Project 5: An ODE/PDE model for tumor growth
Project Leader: Yangjin Kim
Group: Joseph Isaacson, Orit Lavi, Hyejin Park, and Kara Pham
Presentation
Cancer is a complex, multiscale process, in which genetic mutations occurring at a sub-cellular level manifest themselves as functional changes at the cellular and tissue scale. The importance of tumour cell/microenvironment interactions is currently of great interest. Both the immediate microenvironment (cell-cell or cell-matrix interactions) and the extended microenvironment (e.g. vascular bed) are considered to play crucial roles in tumour progression as well as suppression.

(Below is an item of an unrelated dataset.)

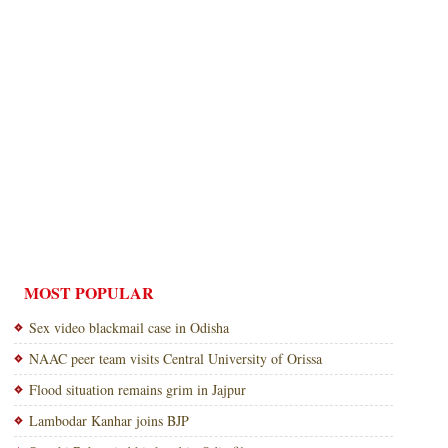
MOST POPULAR
Sex video blackmail case in Odisha
NAAC peer team visits Central University of Orissa
Flood situation remains grim in Jajpur
Lambodar Kanhar joins BJP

Stroma is known to control tumor growth and invasion to surrounding tissue. However, it also prohibits therapeutics from accessing the tumor cells, thus causing drug resistance. Therefore, a thorough understanding of the microenvironment would provide a foundation to generate new strategies in therapeutic drug development. Currently, it is well known that carcinomas are capable of modifying stroma through angiogenesis-deriving growth factors, by altering ECM composition, and by stimulating fibroblasts proliferation (Bhowmick et al, 2004). This evolving process typically requires angiogenesis, the growth of new blood vessels from pre-existing vessels. It is also known that macrophages play a central role in metastasis of breast cancer to other organ even though the basic mechanism is not known in detail yet. Despite the vast amount of experimental data on the tumor-stromal interaction, the process by which these cells recruit stromal cells and alter microenvironment during tumor progression is not yet completely understood. We will focus on interaction between tumor cells and other type of cells.